▶ Problem to solve
Your answer must be only the lines below from the one containing "KVK: 74458183" through the one containing "4. Güç - 29.07.2026", copied exactly, with the pictures left out.
____________
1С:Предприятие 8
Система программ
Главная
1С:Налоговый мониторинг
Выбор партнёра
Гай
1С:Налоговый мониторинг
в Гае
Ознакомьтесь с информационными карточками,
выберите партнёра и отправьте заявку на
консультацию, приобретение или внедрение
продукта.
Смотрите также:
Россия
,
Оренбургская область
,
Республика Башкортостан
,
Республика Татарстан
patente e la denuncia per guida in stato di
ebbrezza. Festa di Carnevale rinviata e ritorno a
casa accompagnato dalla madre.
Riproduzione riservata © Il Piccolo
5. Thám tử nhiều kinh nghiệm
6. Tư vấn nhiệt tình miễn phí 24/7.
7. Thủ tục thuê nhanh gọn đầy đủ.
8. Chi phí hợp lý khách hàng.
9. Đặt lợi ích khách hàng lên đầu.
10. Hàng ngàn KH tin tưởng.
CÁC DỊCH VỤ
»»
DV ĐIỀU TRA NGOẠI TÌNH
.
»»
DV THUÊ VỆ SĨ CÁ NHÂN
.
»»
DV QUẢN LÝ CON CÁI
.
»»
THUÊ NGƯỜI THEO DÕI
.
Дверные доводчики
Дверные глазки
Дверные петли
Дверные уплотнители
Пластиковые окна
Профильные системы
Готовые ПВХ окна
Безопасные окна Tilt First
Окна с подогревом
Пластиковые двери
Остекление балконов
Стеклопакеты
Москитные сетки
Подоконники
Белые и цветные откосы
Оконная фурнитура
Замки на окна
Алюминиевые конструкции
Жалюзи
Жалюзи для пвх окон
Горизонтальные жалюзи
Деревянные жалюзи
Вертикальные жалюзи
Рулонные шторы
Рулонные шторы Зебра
____________
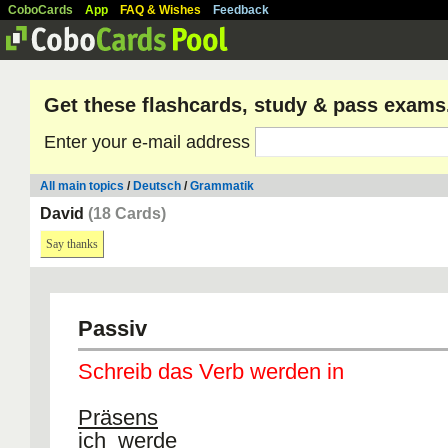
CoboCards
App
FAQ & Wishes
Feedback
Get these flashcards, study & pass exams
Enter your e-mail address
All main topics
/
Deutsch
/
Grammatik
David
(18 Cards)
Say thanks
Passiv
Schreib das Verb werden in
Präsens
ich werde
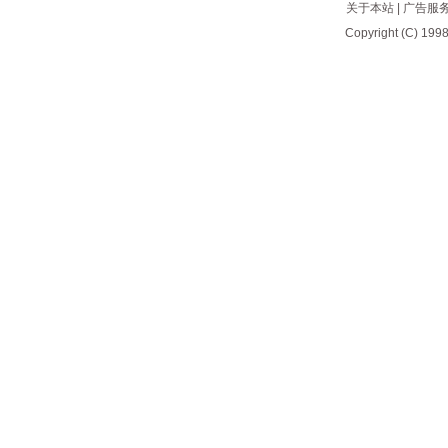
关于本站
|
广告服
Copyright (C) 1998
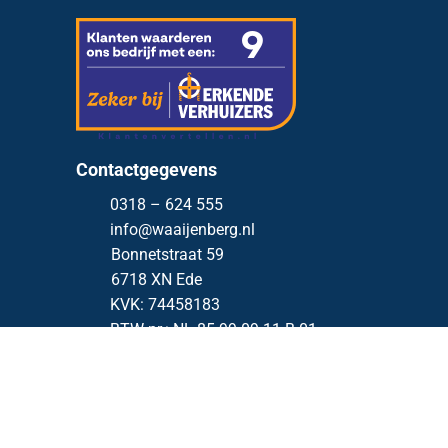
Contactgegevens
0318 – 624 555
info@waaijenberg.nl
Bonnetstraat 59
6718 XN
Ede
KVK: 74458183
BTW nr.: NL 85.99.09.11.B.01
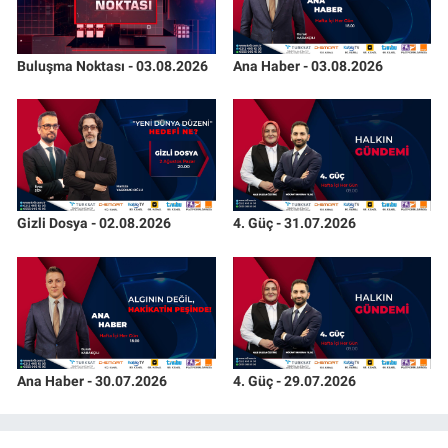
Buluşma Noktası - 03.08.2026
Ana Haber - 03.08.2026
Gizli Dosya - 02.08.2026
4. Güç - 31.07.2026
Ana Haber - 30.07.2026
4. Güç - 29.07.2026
____________
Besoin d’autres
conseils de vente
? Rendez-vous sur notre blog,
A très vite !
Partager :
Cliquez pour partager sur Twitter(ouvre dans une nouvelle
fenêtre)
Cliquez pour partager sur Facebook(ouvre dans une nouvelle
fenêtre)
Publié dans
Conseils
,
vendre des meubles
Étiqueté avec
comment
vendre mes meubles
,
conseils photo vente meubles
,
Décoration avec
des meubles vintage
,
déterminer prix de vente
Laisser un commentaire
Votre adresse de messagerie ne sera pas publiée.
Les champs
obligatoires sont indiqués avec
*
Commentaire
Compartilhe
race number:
____________
▶ Answer space
KVK: 74458183
BTW nr.: NL 85.99.09.11.B.01
Buluşma Noktası - 03.08.2026
Ana Haber - 03.08.2026
Gizli Dosya - 02.08.2026
4. Güç - 31.07.2026
Ana Haber - 30.07.2026
4. Güç - 29.07.2026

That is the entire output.